Slucham tego przez caly czas...glos Tori Amos mnie uspokaja. W zasadzie nie potrzebuje uspakajania, jestem spokojna. Świeta byly spoko. Pomijam juz to ze caly czas jem...zreszta chyba tak jak zawsze...
Kamiliano wyjechal i wraca chyba dzisiaj. Mam nadzieje ze na sylwestra tez bedzie u Marcina. Mam nadzieje ze ja bede u Marcina...bo nie mam sie gdzie podziac hehe ale jakos sie tym nie martwie. Jestem tylko ciekawa czy spedze go z Konvalia czy nie...bardzo bym chciala.
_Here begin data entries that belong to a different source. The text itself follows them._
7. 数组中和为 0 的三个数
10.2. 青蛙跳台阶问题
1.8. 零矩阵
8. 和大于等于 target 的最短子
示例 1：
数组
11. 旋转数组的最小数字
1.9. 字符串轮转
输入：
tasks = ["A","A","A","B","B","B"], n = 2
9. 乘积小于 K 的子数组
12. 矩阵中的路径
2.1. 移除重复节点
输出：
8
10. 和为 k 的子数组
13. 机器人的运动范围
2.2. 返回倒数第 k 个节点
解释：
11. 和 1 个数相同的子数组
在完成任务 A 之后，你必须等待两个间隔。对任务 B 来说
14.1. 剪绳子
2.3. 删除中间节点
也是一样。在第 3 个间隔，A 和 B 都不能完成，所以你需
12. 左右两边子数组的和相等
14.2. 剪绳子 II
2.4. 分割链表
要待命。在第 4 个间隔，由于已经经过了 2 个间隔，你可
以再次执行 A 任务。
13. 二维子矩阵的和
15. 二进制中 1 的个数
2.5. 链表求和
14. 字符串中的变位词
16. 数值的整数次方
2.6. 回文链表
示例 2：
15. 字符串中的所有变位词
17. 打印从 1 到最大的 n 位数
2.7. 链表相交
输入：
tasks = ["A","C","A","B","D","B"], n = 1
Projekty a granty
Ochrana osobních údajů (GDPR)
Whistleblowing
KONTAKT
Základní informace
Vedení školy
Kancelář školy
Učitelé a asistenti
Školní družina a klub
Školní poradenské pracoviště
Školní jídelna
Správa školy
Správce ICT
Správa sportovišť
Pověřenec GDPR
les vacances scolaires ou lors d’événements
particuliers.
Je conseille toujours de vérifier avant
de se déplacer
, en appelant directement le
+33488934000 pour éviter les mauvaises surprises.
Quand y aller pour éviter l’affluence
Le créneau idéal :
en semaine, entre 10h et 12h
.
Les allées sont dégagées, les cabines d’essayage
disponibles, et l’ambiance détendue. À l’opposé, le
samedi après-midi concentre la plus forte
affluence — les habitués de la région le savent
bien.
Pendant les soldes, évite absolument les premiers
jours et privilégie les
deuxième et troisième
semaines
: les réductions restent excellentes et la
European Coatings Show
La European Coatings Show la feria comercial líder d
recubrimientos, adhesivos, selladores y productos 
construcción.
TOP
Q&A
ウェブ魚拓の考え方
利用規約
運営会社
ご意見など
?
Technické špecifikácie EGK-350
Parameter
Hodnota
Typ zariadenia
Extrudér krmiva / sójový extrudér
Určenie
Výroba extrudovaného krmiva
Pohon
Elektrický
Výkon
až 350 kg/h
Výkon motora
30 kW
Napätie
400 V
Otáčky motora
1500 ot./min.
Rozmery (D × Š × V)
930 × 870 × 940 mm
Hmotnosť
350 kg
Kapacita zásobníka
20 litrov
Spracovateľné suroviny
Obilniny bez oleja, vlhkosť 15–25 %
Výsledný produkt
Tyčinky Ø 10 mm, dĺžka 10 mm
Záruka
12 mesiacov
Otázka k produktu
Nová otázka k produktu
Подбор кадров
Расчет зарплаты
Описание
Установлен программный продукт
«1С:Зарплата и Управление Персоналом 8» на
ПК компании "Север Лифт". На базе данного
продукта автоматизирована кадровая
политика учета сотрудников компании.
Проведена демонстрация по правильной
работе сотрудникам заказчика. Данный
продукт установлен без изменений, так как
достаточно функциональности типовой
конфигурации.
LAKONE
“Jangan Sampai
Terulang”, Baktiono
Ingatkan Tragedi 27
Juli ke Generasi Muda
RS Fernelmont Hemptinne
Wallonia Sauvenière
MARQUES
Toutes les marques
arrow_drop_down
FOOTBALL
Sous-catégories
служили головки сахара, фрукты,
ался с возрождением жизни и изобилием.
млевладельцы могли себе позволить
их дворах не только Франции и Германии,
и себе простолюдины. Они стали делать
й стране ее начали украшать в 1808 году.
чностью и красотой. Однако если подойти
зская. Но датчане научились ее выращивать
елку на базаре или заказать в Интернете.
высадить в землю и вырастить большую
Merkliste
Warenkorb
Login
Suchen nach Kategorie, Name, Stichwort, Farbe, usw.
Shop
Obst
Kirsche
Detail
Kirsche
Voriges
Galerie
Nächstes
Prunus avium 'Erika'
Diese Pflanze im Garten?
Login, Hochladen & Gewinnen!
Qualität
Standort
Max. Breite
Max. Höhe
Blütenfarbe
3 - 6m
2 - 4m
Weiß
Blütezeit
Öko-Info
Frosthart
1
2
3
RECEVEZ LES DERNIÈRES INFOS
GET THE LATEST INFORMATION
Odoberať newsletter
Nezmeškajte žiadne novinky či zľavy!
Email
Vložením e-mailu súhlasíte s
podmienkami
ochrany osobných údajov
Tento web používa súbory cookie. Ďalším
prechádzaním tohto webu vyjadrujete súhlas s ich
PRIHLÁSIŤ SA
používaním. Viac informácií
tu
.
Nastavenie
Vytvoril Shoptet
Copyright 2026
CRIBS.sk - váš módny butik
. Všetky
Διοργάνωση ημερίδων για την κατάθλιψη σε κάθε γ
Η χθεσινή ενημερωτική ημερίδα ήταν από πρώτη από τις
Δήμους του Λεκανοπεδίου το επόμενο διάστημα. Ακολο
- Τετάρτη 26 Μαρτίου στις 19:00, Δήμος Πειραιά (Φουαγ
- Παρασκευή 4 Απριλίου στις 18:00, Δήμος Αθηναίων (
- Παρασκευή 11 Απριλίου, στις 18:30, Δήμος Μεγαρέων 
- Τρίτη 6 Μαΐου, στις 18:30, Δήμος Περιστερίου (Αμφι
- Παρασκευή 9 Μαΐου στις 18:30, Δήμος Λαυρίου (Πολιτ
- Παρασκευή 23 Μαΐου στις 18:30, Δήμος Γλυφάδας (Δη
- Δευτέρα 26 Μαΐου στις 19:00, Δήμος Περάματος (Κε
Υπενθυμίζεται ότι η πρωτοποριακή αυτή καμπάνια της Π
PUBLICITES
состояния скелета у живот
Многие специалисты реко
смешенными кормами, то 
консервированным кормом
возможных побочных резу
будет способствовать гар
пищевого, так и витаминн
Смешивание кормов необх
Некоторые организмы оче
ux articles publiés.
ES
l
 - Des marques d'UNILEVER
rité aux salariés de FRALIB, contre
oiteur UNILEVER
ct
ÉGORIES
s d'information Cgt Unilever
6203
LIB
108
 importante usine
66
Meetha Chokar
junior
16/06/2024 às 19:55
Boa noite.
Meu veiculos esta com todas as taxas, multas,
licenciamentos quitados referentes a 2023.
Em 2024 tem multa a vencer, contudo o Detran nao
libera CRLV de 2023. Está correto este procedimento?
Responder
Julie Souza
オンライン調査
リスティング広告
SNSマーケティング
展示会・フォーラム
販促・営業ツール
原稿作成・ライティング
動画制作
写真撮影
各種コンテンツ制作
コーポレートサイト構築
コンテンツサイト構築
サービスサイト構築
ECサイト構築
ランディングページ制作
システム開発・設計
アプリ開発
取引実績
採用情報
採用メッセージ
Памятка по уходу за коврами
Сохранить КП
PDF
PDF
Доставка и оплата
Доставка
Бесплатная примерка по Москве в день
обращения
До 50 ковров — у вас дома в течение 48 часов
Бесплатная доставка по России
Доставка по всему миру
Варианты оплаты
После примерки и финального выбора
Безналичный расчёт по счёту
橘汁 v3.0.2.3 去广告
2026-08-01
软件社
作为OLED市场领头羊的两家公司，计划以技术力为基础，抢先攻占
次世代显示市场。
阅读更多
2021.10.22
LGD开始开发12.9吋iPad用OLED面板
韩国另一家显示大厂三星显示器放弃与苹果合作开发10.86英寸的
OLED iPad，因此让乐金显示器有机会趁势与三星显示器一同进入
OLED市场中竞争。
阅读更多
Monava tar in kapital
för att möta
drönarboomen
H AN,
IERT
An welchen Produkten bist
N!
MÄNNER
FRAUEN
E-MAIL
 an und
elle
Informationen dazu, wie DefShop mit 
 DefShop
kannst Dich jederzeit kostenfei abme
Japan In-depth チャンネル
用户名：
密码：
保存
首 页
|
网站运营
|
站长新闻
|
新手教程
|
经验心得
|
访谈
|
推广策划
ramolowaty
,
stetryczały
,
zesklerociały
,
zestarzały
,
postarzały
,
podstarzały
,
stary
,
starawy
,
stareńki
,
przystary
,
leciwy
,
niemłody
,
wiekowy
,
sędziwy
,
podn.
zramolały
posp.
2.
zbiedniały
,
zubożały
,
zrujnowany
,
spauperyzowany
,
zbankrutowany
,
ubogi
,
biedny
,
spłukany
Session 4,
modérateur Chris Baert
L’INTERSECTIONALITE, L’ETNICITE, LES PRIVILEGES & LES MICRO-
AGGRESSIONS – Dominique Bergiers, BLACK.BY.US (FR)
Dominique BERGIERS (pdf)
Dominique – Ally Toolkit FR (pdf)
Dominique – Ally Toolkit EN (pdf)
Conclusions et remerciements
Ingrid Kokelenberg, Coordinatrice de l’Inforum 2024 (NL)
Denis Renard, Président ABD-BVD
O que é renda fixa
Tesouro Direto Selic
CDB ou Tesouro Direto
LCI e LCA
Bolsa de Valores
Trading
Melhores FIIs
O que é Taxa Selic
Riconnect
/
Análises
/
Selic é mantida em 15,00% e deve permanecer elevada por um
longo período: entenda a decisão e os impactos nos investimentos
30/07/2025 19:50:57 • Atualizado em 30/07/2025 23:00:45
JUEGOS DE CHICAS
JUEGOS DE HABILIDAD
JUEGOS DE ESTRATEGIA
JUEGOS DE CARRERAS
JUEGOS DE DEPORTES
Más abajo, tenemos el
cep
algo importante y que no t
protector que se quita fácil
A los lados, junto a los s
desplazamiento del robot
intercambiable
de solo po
Jakos mnie taki nastroj dopadl...chcialam wszystkim podziekowac za cieplutkie zyczenia i tobie tez pysiaczku(tu mowa oczywiscie o Konvalijce) za karteczki i milego maila. Czuje sie potrzebna...
Skonczylam juz czytac 'Pianiste'-jeden z moich prezentow gwiazdkowych. Nie moge napisac ze byl fajny...ksiazki o Holocauscie nie sa fajne. Ale przeczytalam z zainteresowaniem i po raz kolejny zadzialala moja wyobraznia. Przeczytalam juz kilka ksiazek o tematyce drugiej wojny. "Pianista" bardzo rozni sie od np: "Pozwolcie nam krzyczec"...ale dobra. Nie bede sie na temat ksiazek rozpisywac bo bym tak mogla w nieskonczonosc. Ostatnio mnie jakis taki ksiazkowy glod napadl. Czuje potrzebe czytania. Kori (sistra) dostala"Ćpuna", teraz za to sie zabiore.
No...a teraz ide na kolacyjke. Zjem sobie troche salatki mojej babci i bede zadowolona...jak zawsze kiedy sie najem heh:) 3majcie sie kurczowo...kaloryferow jezeli u was tak pizdzi ja u mnie!